A long way back after TB diagnosis

Name: Jennie Hasselqvist
Age: 39 years
What: Was diagnosed with multi-resistant tuberculosis.

Jennie Hasselquist. Photo: Joel Nilsson.

“I still do not know how I got the disease. The strain that I was carrying had not been reported in Sweden before, and has not been seen since. I had been travelling, but not to the former Soviet Union or any countries in Africa. I could have been infected on an airplane, but just as well on the underground, according to my doctors. It all started around Christmas 2014 with a really bad stomach ache. I had trouble eating.

I went to a doctor several times, but I was never given a proper diagnosis. One morning I woke up and I could not breathe without my body hurting. At the hospital, I was x-rayed because they suspected that I had a blood clot in my lungs, but there was one doctor who had seen tuberculosis before, an he was able to confirm it rather quickly.
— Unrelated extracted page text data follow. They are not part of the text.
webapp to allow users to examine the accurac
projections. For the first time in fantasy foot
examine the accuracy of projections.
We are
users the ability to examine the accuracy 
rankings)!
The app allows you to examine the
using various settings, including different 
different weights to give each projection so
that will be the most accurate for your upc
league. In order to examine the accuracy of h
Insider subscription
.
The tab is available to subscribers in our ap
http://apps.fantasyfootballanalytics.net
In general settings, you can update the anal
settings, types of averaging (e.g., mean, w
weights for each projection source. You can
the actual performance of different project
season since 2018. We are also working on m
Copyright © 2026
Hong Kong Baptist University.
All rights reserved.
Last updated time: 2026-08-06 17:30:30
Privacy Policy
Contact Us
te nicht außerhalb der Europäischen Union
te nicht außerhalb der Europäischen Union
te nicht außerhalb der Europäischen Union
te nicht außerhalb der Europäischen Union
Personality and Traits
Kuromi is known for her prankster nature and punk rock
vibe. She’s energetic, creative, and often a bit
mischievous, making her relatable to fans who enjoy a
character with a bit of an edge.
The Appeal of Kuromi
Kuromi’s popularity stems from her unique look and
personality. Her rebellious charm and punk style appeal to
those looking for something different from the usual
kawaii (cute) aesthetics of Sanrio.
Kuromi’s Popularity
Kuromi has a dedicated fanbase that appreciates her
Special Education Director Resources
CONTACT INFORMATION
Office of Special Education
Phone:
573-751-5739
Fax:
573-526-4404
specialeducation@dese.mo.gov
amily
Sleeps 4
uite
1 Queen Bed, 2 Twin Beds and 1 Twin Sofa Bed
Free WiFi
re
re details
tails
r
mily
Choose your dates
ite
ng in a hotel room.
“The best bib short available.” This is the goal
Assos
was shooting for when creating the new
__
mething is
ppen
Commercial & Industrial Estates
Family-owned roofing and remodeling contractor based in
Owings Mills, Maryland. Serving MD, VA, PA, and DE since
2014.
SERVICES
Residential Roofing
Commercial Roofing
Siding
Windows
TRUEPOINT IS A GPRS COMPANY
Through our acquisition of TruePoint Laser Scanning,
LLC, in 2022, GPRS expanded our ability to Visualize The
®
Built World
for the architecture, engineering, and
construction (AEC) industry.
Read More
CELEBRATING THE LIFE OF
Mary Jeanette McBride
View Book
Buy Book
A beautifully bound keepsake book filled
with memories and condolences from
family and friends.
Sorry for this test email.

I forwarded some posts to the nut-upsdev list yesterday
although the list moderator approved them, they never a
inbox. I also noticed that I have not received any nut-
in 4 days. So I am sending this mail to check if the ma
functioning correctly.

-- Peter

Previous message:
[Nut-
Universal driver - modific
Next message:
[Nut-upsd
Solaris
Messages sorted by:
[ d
After a culture test and an eight-week wait, I was informed that I had a multidrug-resistant form tuberculosis and needed to be put in isolation at the hospital. It was a tough time. You live at the hospital, and the doctors wear masks when they enter your room. My family were allowed to visit, but only outdoors in an access gallery. And you cannot keep yourself from googling either. At the start, I did not think I was going to survive so I wrote letters to my children.

I was isolated for a total of four months, but two days before Christmas Eve in 2015 my tests showed that I was no longer contagious, so I was allowed to go back home. Now, that was a Christmas present! But then I had to go on medication for another 18 months and report sick the entire time because I was feeling really ill. I view life differently now. I am thankful for every day and for living in Sweden where we have access to health care like this.”